ANTHONY CUMMINGS has knocked back an offer to head Nathan Tinkler's Warwick Farm training operation. Tinkler has spent more than $150 million on bloodstock, stables and breeding farms in less than a year, with the electrician turned mining magnate applying for 140 boxes at Warwick Farm.
"I've declined the offer to move to Warwick Farm," Cummings said yesterday.
Cummings joined forces with Tinkler's Patinack Farm earlier this year at New Zealand's premier yearling sale. Tinkler stunned the Karaka sale ring when outlaying $6.9m on 29 yearlings, but that was made to look like pocket money weeks later, when racing's 'Whale' outlaid $19m on 59 youngsters at the Magic Millions sale on the Gold Coast.

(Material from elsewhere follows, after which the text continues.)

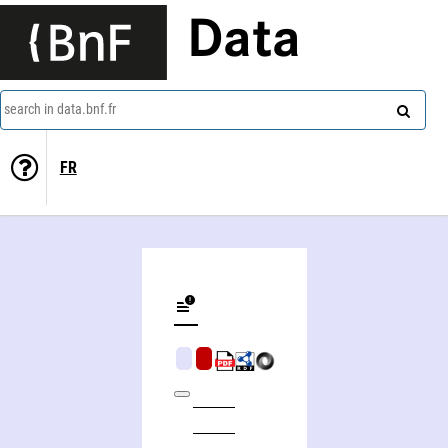
Data
search in data.bnf.fr
FR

Not long after, he spent $3.5m on 24 yearlings at a William Inglis sale in Melbourne.
At the William Inglis and Son Easter Yearling Sale, Cummings outlaid $7.635m on 18 youngsters, with the majority picked up by racing's latest benefactor.
"I'll finish up training 20 of their [Patinack] top colts, and that will be me," Cummings said.
Cummings will remain at Randwick, where he has 70 boxes, while his satellite operation in Melbourne will be trimmed. Cummings has a base at Caulfield and expanded the operation to take in another stable complex, but that has been wound up.
"[Trainer] Mick Price will be given 50 [Patinack] horses to train in Melbourne," Cummings said. "I had two stables at Caulfield and I've given him one of them. I had taken on extra stables in Melbourne because they [Patinack] needed the extra room. My Melbourne operation will be smaller … I'll concentrate on Sydney."
Cummings said a couple of his Caulfield staff were expected to follow the Patinack horses to the Price stable. In recent months, Melbourne trainer Patrick Payne fell out with Tinkler, with 30 horses leaving the former champion jockey's stable.
The Australian Jockey Club's executive director of racing, Richard Freedman, told the Herald Tinkler and his racing manager, Rick Connolly, had "preliminary discussions" about taking boxes at Warwick Farm.
"To do the job required at Warwick Farm means I would have to be here every day," Cummings said. "I owe a lot to Nathan, but also to those owners that I've had at Randwick for years, so I don't want to lose my standing out there."
Cummings had just emerged from a Racing NSW stewards' inquiry at Warwick Farm races yesterday, at which he was fined $400 for sending the wrong Patinack-owned horse to trial at Warwick Farm last Friday.
Due to a delay in receiving registration cards, Cummings started Miss Cutie in a two-year-olds' trial, believing it to be Newborn. "I'm happy to pay as long as I can find out where the Christmas party is when you spend it," Cummings told stewards.
■ Kerrin McEvoy's winning week got better yesterday when wife Cathy gave birth to their first child, Charlie Patrick. McEvoy rode a feature-race treble at Sandown last Saturday for Darley, which employs him as stable rider. Darley's head Australian trainer, Peter Snowden, said yesterday that "both mother and baby are doing well".
McEvoy is set to ride at Ballarat today and Seymour tomorrow before taking a short break to spend time with his family.